## Exercise instructions:
Search the material below for the string "milliards". Return every line that holds it.

## The records:

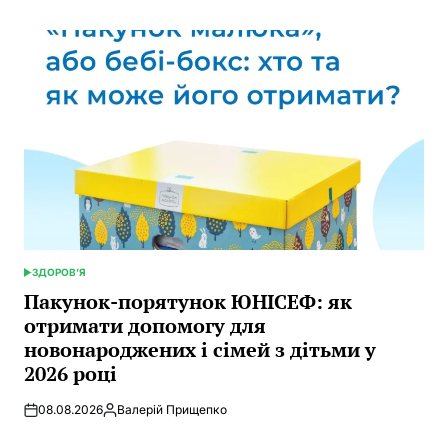
ЗДОРОВ’Я
POSTED
IN
Пакунок-порятунок ЮНІСЕФ: як
отримати допомогу для
новонароджених і сімей з дітьми у
2026 році
08.08.2026
Валерій Прищепко
Posted
by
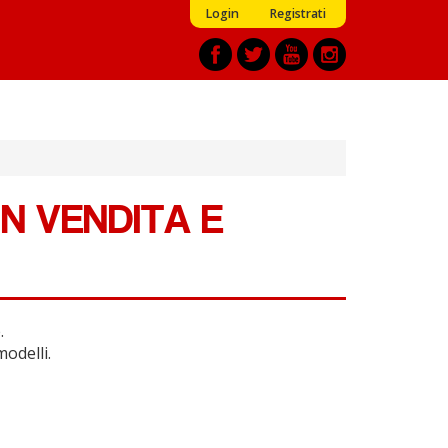
Login
Registrati
N VENDITA E
.
modelli.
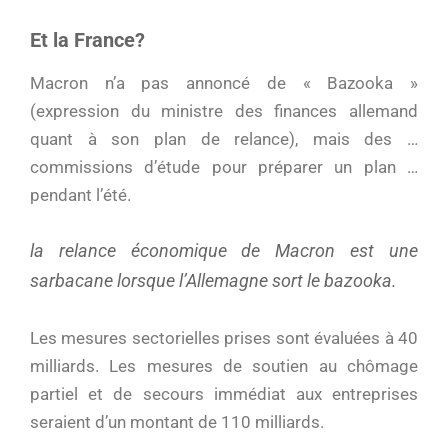
Et la France?
Macron n’a pas annoncé de « Bazooka »
(expression du ministre des finances allemand
quant à son plan de relance), mais des …
commissions d’étude pour préparer un plan …
pendant l’été.
la relance économique de Macron est une
sarbacane lorsque l’Allemagne sort le bazooka.
Les mesures sectorielles prises sont évaluées à 40
milliards. Les mesures de soutien au chômage
partiel et de secours immédiat aux entreprises
seraient d’un montant de 110 milliards.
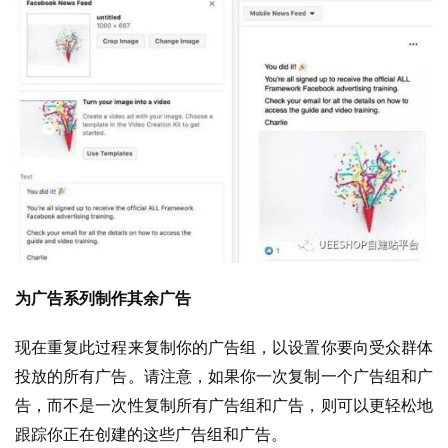
为广告系列制作其余广告
现在重复此过程来复制你的广告组，以设置你要向受众群体
投放的所有广告。请注意，如果你一次复制一个广告组和广
告，而不是一次性复制所有广告组和广告，则可以更轻松地
跟踪你正在创建的这些广告组和广告。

## Response to the exercise:
milliards. Les mesures de soutien au chômage
seraient d’un montant de 110 milliards.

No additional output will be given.